How the Brexit drama is changing Britain

Supporters and opponents of Britain's exit from the European Union, outside Westminster Palace in London on Nov. 15. (Adrian Dennis/AFP/Getty Images)
Supporters and opponents of Britain's exit from the European Union, outside Westminster Palace in London on Nov. 15. (Adrian Dennis/AFP/Getty Images)

The lights from Committee Room 14 in the House of Commons were shining brightly onto the Thames on Wednesday night, as more than 300 Conservative members of Parliament packed themselves inside to vote on whether to keep Theresa May as prime minister. After three hours, the news came through: A majority had backed May and she had survived.

Yet it resolves nothing in the great Brexit drama that has brought political life to a standstill and cast uncertainty over the daily decisions of the country, its people and its businesses. May must still get support from Parliament for a deal with the European Union — one that very few members of Parliament of any party seem to like.

Whatever the eventual outcome, Brexit has permanently changed some of the most important institutions of Britain — and continues to threaten the survival of Britain as a nation. It has shined a light onto the weak points of the country’s famously unwritten constitution — and above all the status of the “mother of parliaments,” the badge that the House of Commons and House of Lords have worn for centuries. The risk is that Britain will be permanently weakened in its ability to govern itself.

The most immediate damage is to both the Conservative and Labour parties, at the moment the largest political parties in Britain. They barely function as coherent organizations anymore. Each is deeply divided between voters who wanted to remain in the E.U. and those who wanted to leave. May and Labour leader Jeremy Corbyn have both tried to craft policies on Brexit that bridge these divides, ending up with positions that satisfy few of their supporters. Meanwhile, their lawmakers are not inclined to toe the party line in the traditional way, as some Conservatives’ attempt this week to get rid of their own leader has shown. That matters in a parliamentary system, where the party that commands the greatest support forms the government, but needs the constant backing of its members of Parliament to pass legislation and get anything done.

Brexit has also strained relations between the central government and Scotland, Wales and Northern Ireland. Scotland and Northern Ireland both voted strongly for remaining in the E.U. but England, the largest country in the United Kingdom, voted to leave.

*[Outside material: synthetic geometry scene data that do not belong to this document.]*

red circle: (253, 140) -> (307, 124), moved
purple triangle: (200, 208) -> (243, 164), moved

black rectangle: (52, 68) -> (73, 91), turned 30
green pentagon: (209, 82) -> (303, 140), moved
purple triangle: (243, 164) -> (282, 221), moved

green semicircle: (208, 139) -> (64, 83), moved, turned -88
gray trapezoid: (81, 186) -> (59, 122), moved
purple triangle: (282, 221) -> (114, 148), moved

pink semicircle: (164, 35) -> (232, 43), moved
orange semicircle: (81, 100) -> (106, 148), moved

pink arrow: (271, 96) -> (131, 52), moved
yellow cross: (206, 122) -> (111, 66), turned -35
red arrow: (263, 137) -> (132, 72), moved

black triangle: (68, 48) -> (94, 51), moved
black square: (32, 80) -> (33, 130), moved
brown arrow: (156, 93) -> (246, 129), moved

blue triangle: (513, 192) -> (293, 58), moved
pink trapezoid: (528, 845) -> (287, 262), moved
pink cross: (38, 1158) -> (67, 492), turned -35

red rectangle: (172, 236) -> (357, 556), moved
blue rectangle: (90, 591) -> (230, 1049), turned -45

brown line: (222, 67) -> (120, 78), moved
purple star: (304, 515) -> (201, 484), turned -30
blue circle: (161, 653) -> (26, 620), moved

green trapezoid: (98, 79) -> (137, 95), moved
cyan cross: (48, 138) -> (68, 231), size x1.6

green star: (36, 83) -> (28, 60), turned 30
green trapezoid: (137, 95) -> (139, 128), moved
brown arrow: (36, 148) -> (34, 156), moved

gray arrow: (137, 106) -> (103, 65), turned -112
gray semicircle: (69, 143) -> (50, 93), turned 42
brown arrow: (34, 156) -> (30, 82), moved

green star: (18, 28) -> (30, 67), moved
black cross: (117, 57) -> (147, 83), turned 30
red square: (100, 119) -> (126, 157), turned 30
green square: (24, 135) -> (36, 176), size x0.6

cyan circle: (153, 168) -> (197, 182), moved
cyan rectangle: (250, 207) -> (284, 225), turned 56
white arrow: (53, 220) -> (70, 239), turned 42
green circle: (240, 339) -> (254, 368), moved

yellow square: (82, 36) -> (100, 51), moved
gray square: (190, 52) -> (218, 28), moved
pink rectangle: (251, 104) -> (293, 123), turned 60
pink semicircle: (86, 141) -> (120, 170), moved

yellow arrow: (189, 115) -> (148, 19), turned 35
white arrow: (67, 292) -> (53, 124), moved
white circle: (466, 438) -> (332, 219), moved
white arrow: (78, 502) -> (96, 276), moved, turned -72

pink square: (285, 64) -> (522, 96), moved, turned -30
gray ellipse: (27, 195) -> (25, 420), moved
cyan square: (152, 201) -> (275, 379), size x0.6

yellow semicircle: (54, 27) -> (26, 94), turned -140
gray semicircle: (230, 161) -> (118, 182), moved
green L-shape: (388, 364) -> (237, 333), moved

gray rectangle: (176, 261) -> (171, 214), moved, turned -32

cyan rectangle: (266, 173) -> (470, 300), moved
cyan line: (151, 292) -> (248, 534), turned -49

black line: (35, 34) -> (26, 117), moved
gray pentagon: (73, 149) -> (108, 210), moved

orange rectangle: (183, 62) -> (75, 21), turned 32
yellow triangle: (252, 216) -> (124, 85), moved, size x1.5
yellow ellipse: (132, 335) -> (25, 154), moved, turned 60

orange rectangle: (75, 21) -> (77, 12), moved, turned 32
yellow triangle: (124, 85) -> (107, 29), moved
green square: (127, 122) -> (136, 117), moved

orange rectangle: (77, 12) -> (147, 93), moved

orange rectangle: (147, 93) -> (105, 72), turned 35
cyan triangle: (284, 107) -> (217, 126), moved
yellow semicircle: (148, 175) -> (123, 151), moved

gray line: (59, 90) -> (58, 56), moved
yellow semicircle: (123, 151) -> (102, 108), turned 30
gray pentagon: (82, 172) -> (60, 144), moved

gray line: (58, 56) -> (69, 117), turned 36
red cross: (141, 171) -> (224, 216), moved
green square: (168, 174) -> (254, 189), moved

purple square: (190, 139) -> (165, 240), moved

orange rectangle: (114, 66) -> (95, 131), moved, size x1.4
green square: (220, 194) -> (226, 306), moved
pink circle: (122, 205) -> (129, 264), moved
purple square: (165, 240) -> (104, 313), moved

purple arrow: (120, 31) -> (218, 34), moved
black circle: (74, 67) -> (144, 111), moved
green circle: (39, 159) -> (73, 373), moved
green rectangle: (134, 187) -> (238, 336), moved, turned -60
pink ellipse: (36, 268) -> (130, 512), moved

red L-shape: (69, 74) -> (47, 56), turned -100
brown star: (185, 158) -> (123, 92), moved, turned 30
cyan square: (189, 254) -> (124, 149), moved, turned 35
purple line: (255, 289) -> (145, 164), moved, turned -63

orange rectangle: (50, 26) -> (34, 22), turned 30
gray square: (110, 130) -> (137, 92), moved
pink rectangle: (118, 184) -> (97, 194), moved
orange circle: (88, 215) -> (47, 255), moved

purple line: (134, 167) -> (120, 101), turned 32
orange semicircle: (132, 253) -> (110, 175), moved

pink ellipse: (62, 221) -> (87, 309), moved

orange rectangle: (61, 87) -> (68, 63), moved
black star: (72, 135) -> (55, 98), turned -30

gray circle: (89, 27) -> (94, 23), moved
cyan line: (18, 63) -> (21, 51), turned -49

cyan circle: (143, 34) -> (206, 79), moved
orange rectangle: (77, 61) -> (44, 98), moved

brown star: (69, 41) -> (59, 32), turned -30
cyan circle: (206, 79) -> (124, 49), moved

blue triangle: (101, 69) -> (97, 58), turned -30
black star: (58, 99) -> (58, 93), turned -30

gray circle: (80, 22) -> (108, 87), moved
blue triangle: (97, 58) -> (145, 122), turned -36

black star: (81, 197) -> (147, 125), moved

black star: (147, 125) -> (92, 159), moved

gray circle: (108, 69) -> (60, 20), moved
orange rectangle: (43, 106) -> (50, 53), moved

It has been four years since Scotland voted not to pursue independence from the rest of Britain. In that time, the economic attractions of independence have waned — not the least of which was the fall in oil prices and, thus, a fall in revenues from oil drilling off the coast that an independent Scotland might have hoped to control. But at the same time, the political attractions of independence have grown, inflamed by the difference of views over Europe. Scottish independence remains a live issue, even if another referendum on that is not an immediate prospect.

The effect of the Brexit prospect on Northern Ireland is potentially even more destabilizing. May’s early decision that Britain must leave the European Union’s single market and customs union set up a contradiction that negotiations with the E.U. have been unable to resolve.

No convincing way has yet been found to treat goods coming into Northern Ireland differently from those entering the Republic of Ireland, without a system of checks and inspection points on the border between the two countries. Many fear a “hard border” would provoke a resumption of the Troubles, the name given to the decades of violence between those, mainly Protestant, wanting to remain part of Britain and those, mainly Catholic, opposed to government from Westminster.

The border issue has ignited, in turn, the question of whether what will soon be a Catholic majority in Northern Ireland would back reunification if it ever came to a vote. Ireland has shied away from the prospect, both fearing a resumption of violence and conscious (now that it is a comparatively affluent country) of what it has to lose. But the question is in the air all the same.

The greatest damage, however, may be to Parliament itself. The Brexit referendum challenged Britain’s model of representative democracy — in which members of Parliament represent their constituents — by raising above it the direct democracy of a referendum. A majority of MPs have, from the start, appeared to favor closer relations with the E.U. than the result of the referendum implied. The one point on which most members of Parliament now agree is that they don’t want Britain to leave the E.U. with no terms in place — and yet the rules of parliamentary process mean that it could still happen almost by accident, if there is no agreement by March 29.

It is going to be hard for members of Parliament to regain public trust on their fundamental role: trying to win solid public acceptance that Parliament legitimately makes decisions on people’s behalf. The drama of political paralysis, played out night after night on television screens, is not helping.

Bronwen Maddox is director of the Institute for Government, a nonpartisan think tank in London.